_PROBLEM DESCRIPTION:_
The records below are to be reproduced word for word.

_SOURCE RECORDS:_
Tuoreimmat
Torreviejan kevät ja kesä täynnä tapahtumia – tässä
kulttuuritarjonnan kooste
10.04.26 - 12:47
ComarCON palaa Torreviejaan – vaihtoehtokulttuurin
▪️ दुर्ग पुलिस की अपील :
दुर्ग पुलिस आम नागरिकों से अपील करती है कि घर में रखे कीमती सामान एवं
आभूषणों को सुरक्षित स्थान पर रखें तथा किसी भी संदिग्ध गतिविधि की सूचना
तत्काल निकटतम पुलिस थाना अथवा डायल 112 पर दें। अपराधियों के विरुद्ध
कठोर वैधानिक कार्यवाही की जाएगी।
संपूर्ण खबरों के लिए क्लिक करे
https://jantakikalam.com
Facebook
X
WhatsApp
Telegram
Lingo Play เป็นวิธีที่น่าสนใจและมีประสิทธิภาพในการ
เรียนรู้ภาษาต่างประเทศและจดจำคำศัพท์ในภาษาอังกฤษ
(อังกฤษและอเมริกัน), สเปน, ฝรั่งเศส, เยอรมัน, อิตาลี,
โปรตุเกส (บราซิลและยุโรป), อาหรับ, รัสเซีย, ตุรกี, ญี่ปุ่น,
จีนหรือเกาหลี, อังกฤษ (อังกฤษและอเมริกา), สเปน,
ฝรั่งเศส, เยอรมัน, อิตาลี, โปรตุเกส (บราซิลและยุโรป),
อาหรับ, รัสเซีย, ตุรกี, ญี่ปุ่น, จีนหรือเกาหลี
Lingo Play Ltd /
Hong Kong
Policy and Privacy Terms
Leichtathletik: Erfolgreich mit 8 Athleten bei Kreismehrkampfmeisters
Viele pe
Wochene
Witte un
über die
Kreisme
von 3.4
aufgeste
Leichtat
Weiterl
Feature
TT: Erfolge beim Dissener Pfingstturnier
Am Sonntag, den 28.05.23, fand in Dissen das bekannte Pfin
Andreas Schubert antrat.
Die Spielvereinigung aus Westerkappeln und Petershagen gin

_RESULT OF THE EXERCISE:_
Tuoreimmat
Torreviejan kevät ja kesä täynnä tapahtumia – tässä
kulttuuritarjonnan kooste
10.04.26 - 12:47
ComarCON palaa Torreviejaan – vaihtoehtokulttuurin
▪️ दुर्ग पुलिस की अपील :
दुर्ग पुलिस आम नागरिकों से अपील करती है कि घर में रखे कीमती सामान एवं
आभूषणों को सुरक्षित स्थान पर रखें तथा किसी भी संदिग्ध गतिविधि की सूचना
तत्काल निकटतम पुलिस थाना अथवा डायल 112 पर दें। अपराधियों के विरुद्ध
कठोर वैधानिक कार्यवाही की जाएगी।
संपूर्ण खबरों के लिए क्लिक करे
https://jantakikalam.com
Facebook
X
WhatsApp
Telegram
Lingo Play เป็นวิธีที่น่าสนใจและมีประสิทธิภาพในการ
เรียนรู้ภาษาต่างประเทศและจดจำคำศัพท์ในภาษาอังกฤษ
(อังกฤษและอเมริกัน), สเปน, ฝรั่งเศส, เยอรมัน, อิตาลี,
โปรตุเกส (บราซิลและยุโรป), อาหรับ, รัสเซีย, ตุรกี, ญี่ปุ่น,
จีนหรือเกาหลี, อังกฤษ (อังกฤษและอเมริกา), สเปน,
ฝรั่งเศส, เยอรมัน, อิตาลี, โปรตุเกส (บราซิลและยุโรป),
อาหรับ, รัสเซีย, ตุรกี, ญี่ปุ่น, จีนหรือเกาหลี
Lingo Play Ltd /
Hong Kong
Policy and Privacy Terms
Leichtathletik: Erfolgreich mit 8 Athleten bei Kreismehrkampfmeisters
Viele pe
Wochene
Witte un
über die
Kreisme
von 3.4
aufgeste
Leichtat
Weiterl
Feature
TT: Erfolge beim Dissener Pfingstturnier
Am Sonntag, den 28.05.23, fand in Dissen das bekannte Pfin
Andreas Schubert antrat.
Die Spielvereinigung aus Westerkappeln und Petershagen gin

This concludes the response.